* **EXERCISE AIM**: Your answer should be one number, the count of lines in the records that carry the string "dapat".

* **RECORDED INFORMATION**:
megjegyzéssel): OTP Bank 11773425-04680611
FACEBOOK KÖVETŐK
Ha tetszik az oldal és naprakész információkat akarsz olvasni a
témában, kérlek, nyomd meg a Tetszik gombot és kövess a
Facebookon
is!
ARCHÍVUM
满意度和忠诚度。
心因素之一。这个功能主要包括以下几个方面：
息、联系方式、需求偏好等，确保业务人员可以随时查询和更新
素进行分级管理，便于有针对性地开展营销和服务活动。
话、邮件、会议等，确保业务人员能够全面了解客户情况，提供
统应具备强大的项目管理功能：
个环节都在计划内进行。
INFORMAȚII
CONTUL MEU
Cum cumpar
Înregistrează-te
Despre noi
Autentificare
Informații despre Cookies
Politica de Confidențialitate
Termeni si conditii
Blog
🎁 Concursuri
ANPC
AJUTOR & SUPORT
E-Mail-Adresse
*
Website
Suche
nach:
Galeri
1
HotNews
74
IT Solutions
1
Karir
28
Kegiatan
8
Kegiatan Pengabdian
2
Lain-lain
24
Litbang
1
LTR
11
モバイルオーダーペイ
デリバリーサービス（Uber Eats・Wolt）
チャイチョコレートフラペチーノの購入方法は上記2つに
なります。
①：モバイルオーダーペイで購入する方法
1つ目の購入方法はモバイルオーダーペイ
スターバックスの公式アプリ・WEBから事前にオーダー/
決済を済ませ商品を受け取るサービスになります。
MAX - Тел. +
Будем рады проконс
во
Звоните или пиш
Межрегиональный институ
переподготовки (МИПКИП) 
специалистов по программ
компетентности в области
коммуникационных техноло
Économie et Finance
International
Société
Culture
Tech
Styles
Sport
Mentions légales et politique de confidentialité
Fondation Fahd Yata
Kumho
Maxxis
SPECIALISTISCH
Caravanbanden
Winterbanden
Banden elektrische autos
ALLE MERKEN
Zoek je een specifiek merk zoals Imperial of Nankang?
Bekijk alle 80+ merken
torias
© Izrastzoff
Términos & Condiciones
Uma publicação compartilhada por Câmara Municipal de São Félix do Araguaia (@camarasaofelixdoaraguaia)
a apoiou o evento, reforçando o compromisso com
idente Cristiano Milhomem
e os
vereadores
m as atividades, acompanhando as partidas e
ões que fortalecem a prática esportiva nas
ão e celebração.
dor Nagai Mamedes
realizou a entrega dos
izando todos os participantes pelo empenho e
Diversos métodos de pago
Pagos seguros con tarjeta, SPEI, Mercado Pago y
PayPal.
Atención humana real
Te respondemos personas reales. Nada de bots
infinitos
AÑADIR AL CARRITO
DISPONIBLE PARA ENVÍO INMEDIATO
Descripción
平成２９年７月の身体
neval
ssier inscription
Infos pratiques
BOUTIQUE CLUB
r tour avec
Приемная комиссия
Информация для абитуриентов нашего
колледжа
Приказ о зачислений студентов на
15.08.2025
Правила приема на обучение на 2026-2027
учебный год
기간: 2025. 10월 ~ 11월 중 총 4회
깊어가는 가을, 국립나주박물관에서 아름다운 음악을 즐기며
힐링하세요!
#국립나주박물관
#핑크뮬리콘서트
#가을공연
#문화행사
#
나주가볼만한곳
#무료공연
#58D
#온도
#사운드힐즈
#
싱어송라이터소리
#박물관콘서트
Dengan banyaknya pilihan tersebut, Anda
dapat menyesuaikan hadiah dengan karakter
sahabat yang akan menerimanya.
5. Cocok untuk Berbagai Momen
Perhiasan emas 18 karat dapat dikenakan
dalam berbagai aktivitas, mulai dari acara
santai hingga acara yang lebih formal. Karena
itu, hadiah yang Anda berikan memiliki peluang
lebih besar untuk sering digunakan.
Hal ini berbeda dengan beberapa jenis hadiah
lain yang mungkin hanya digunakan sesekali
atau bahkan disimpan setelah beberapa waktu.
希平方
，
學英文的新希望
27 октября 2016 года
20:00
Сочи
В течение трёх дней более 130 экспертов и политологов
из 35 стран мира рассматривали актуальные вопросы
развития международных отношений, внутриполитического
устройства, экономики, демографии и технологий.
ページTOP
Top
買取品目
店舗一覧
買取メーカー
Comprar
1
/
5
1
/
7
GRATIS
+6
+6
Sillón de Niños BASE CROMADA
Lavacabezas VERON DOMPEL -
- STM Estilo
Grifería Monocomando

* **YOUR RESPONSE**: 2